**About this exercise**
Please output exactly the lines that run from the line with "Millionenausschüttungen der Regierung." through the final line of the data, inclusive, and nothing more.

**Given records**
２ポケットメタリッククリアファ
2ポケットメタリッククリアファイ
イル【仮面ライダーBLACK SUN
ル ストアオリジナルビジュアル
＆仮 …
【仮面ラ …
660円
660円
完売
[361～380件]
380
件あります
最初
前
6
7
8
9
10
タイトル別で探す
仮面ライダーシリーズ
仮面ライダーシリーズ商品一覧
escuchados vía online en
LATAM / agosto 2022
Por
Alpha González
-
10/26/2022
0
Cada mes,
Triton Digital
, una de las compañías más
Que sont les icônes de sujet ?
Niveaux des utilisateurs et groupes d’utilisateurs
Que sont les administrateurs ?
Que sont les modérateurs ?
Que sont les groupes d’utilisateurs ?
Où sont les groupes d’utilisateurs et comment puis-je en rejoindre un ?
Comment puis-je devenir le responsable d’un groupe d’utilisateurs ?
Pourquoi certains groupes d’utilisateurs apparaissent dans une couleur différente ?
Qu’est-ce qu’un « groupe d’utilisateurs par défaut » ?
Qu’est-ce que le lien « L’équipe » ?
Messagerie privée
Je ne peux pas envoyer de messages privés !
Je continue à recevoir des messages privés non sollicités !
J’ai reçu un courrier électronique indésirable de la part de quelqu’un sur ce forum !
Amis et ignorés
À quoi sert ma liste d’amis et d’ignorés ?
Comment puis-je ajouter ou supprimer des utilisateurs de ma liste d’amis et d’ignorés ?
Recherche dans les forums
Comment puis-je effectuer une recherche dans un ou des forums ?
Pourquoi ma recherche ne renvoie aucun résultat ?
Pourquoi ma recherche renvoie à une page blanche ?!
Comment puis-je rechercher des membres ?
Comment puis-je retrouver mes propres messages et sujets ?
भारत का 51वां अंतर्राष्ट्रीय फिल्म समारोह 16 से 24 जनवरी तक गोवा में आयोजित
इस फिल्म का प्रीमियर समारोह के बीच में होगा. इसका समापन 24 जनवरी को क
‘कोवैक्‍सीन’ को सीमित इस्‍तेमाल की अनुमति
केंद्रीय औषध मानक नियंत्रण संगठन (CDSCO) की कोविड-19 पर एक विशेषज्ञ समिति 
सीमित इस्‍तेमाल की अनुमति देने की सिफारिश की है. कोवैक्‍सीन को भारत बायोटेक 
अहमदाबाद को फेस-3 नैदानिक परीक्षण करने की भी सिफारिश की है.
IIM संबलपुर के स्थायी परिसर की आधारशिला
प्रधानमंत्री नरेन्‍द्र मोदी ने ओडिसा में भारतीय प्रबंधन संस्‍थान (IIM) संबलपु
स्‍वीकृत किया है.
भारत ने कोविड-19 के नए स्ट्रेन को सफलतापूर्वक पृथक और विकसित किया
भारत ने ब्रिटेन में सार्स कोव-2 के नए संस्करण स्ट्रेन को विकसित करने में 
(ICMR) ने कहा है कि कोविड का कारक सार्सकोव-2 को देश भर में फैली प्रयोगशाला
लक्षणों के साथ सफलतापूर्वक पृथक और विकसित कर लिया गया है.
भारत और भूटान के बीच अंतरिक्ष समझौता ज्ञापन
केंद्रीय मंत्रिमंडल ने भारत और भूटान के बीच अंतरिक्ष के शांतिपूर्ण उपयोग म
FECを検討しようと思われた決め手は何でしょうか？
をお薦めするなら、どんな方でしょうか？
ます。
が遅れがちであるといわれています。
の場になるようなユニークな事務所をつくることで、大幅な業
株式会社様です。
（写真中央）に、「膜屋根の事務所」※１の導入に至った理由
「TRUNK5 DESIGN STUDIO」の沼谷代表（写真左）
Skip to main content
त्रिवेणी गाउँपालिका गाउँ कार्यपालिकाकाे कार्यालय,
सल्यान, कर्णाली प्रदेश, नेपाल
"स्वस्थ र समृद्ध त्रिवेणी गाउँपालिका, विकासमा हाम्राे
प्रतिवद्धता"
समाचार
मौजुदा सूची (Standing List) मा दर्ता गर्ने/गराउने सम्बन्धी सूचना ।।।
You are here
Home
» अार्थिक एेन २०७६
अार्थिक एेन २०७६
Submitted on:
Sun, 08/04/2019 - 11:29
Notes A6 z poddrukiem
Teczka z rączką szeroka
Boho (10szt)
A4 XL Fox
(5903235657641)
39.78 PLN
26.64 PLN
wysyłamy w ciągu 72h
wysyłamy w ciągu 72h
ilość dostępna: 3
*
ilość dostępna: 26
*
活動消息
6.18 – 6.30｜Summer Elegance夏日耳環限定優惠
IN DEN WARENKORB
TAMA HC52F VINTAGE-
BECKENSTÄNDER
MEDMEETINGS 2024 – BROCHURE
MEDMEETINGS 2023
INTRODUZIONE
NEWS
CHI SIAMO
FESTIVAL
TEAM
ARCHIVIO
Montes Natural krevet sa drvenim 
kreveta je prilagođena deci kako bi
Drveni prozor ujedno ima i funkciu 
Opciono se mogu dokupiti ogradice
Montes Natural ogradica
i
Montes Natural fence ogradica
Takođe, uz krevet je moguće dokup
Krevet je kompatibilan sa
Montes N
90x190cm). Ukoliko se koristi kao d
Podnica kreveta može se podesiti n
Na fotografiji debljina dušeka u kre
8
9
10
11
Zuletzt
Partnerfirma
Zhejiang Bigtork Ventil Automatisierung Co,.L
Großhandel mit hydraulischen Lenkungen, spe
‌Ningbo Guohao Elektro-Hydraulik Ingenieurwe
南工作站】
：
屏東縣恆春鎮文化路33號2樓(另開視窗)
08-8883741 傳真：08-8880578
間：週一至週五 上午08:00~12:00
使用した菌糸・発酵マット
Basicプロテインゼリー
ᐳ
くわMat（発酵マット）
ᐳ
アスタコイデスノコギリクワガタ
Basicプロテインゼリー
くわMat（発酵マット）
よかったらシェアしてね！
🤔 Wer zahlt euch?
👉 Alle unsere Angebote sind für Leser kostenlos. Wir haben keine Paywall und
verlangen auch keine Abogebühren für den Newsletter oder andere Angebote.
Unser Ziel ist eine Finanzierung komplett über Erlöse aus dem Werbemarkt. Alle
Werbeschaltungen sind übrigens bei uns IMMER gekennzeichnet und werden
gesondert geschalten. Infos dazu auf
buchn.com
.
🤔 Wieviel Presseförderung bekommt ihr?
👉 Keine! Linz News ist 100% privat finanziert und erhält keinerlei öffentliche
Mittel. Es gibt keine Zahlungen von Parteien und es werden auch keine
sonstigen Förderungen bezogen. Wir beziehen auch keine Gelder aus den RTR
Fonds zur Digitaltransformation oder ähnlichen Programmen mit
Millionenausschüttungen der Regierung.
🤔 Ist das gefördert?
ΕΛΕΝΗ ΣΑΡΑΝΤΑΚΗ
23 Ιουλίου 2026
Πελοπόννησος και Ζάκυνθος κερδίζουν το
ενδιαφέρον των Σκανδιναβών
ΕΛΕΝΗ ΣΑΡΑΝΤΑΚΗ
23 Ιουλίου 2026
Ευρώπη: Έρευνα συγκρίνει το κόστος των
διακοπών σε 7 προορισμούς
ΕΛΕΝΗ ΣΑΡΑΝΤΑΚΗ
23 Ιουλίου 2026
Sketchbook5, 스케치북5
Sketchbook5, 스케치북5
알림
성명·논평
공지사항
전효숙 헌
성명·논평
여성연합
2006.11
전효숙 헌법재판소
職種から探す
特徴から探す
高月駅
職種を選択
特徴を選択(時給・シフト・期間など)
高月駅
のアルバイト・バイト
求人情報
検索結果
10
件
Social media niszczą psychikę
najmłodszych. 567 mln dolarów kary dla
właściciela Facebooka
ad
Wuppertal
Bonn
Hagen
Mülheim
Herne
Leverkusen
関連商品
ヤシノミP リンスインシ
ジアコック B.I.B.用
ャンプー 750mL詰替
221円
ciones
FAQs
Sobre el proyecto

**Written answer**
Millionenausschüttungen der Regierung.
🤔 Ist das gefördert?
ΕΛΕΝΗ ΣΑΡΑΝΤΑΚΗ
23 Ιουλίου 2026
Πελοπόννησος και Ζάκυνθος κερδίζουν το
ενδιαφέρον των Σκανδιναβών
ΕΛΕΝΗ ΣΑΡΑΝΤΑΚΗ
23 Ιουλίου 2026
Ευρώπη: Έρευνα συγκρίνει το κόστος των
διακοπών σε 7 προορισμούς
ΕΛΕΝΗ ΣΑΡΑΝΤΑΚΗ
23 Ιουλίου 2026
Sketchbook5, 스케치북5
Sketchbook5, 스케치북5
알림
성명·논평
공지사항
전효숙 헌
성명·논평
여성연합
2006.11
전효숙 헌법재판소
職種から探す
特徴から探す
高月駅
職種を選択
特徴を選択(時給・シフト・期間など)
高月駅
のアルバイト・バイト
求人情報
検索結果
10
件
Social media niszczą psychikę
najmłodszych. 567 mln dolarów kary dla
właściciela Facebooka
ad
Wuppertal
Bonn
Hagen
Mülheim
Herne
Leverkusen
関連商品
ヤシノミP リンスインシ
ジアコック B.I.B.用
ャンプー 750mL詰替
221円
ciones
FAQs
Sobre el proyecto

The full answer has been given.